By Machelle Luiters
Three things you can do to safeguard your estate and your loved ones.
Separating from a spouse or long-term partner can change almost every aspect of your life—including parenting, housing, finances, holidays, friends, family rituals and habits.
Whether by choice or not, you are starting a new chapter of your life and there will be many changes that you won’t have control over. Such is life, unfortunately. Decisions about parenting, child support, spousal support and division of matrimonial property can be agreed upon by you and your spouse, mediated or decided by a court. But with careful planning, diligence and a good team of advisors on your side, you can take control of your future. This can be done in various ways, but one important consideration is the benefit of estate planning.

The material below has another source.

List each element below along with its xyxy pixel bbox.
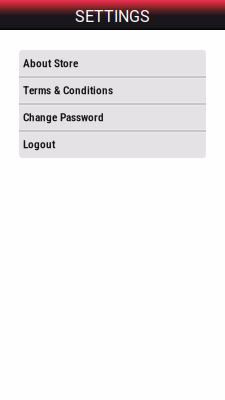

Wills are not something most people like to think about, let alone talk about. Very few people, in my experience, like to talk about their death and the consequences it will bring to their loved ones. Unfortunately, no one can escape the inevitable, and it’s prudent to be prepared.
Many people have asked me why a will is necessary, and some have even argued that they don’t need one. But the main benefit of having a will is that as soon as you draft it, you are in control of your estate. Without a will, your estate devolves without a will (intestate), and that means that statute is in control and determines who gets what.
Having control in drafting a will means that you can determine who will be the executor of your estate. This should be a person that you trust without question. If you have minor children, you determine who will be their guardian, with whom they will live and how they will be taken care of. You determine at what age they may inherit from the trust that will be created for them on your death. You also determine who inherits from you and how much.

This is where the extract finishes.